No cabe duda realmente que son muchas las mujeres que hoy por hoy atraviesan por una depresión en distintos grados durante su embarazo, y eso ha provocado que efectivamente aumente la preocupación por estas de consumir un antidepresivo que les permita continuar con su vida normal, sin embargo la disyuntiva se presenta cuando los médicos afirman que existe un vacío legal entre el derecho de suministrarle antidepresivos a una madre para mejorar su condición de vida y la de realizar esta misma acción afectando directamente al efecto, quien no tiene posibilidad alguna de rechazar los efectos, tóxicos a veces, de estos antidepresivos.

Se ha comprobado que una de cada cinco mujeres embarazadas presenta depresión en alguno de sus grados. Algunos de estos antidepresivos poseen un nivel de toxicidad que llega al punto de asociarse a la deformación congénita en el nacimiento.

Comúnmente, se han utilizado como antidepresivos el llamado Zoloft y el Prozac, sin embargo en el embarazo lo óptimo sería no consumir este tipo de productos y ningún otro, aunque la postura de los facultativos es realmente diversa en este tema y mientras unos aseveran no existe un efecto negativo para el bebé que se encuentre asociado al consumo de antidepresivos de forma garantizada, otros están seguros en que no vale la pena exponer el feto a este tipo de productos y conviene asesorar a la madre para que realice terapias de ayuda psicológica y no farmacológicas.

En el caso de una mujer que esté tomando antidepresivos y no se haya percatado de encontrarse embarazada, se aconseja consulte inmediatamente a su médico y no deje de tomar su antidepresivo convencional, pues también es sabido por la ciencia médica que suspender un tratamiento de forma improvisada puede traer aparejado iguales o peores consecuencias a ella y a su hijo.

Deberemos recordar que la depresión en sí, consiste en un estado o condición que afecta al cuerpo, al estado anímico y los pensamientos, de manera que la persona depresiva ve y siente cosas de una forma en que realmente no ocurre en la realidad, entregándole, por cierto, una connotación negativa a su entorno y llevándola al extremo de tomar decisiones inadecuadas y contraindicadas para su bienestar general e incluso su vida.

Obviamente que existen diversos grados de depresión, pero en cualquiera que se presente durante el embarazo hay que tener mucho cuidado. De cualquier forma la depresión durante el embarazo no es un tema que podamos obviar como padres o madres, pues los efectos que tiene durante el embarazo pueden transformarse en:

  • Cuidado prenatal inadecuado
  • Hacer padecer de preeclampsia a la madre
  • Aumentar el peso pobremente o en exceso
  • Derivarse a una alimentación inadecuada, sin cuidados
  • Usar drogas o alcohol
  • Tomar determinaciones contra ella o el bebé

Hay que tener cuidado con el manejo de la depresión en todo momento, y más si se encuentra presente en una mujer embarazada, pues se ha comprobado que los niños nacidos de mujeres que sufrieron de depresión presentan ciertas problemáticas con más frecuencia como:

  • Mayor irritabilidad
  • Menor actividad o atención que el resto de niños
  • Bajo peso

Por todo lo anterior, conviene preocuparse ante el atisbo mínimo de depresión en la mujer embarazada para así evitar complicaciones que podrían escalar a niveles insospechados, pues esta condición actúa de forma silenciosa y con absoluta apariencia de normalidad, razón que nos convoca a tener mucho más cuidado en cada uno de los procesos por los que atraviesa la madre y en los que debe estar presente el padre.
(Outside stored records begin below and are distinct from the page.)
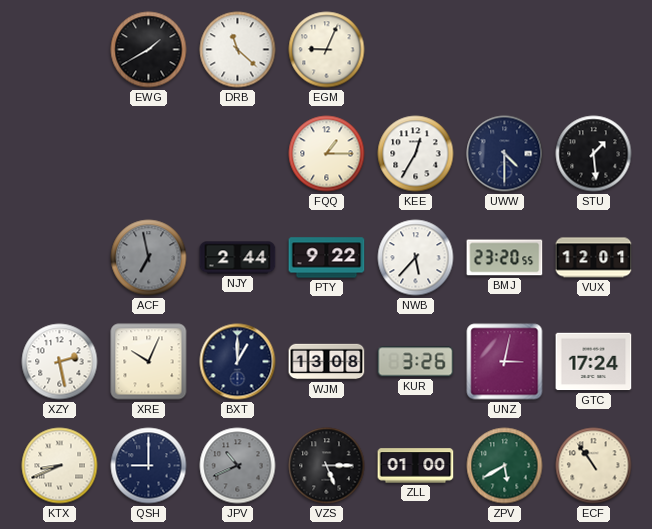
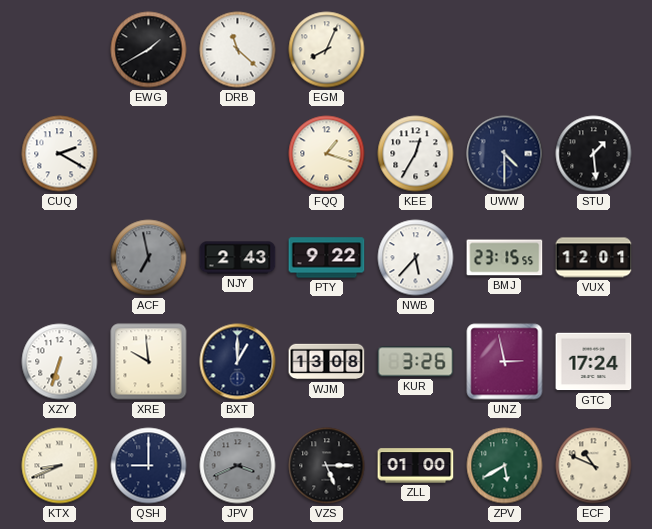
EGM: 9:04 -> 8:04
CUQ: none -> 2:20
FQQ: 1:15 -> 1:18
NJY: 2:44 -> 2:43
BMJ: 23:20 -> 23:15
XZY: 2:28 -> 6:33
XRE: 10:04 -> 9:59
UNZ: 3:02 -> 2:58
JPV: 10:41 -> 3:41
ECF: 10:54 -> 10:49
Los síntomas de que la madre está cursando una edapa depresiva son:

  • Ausencia de deseos de cualquier tipo
  • Pereza, no tener ganas de hacer nada
  • Mal humor
  • Pensamientos negativos acerca de todo
  • Irregularidad en las fases de sueño
  • Sentimiento de no tener energía
  • Descuido personal y de los demás en la casa

La depresión no es culpa de quien la padece, la depresión es una enfermedad y felizmente, curable. Un buen comienzo es reconocerla y comenzar a preocuparse por ella.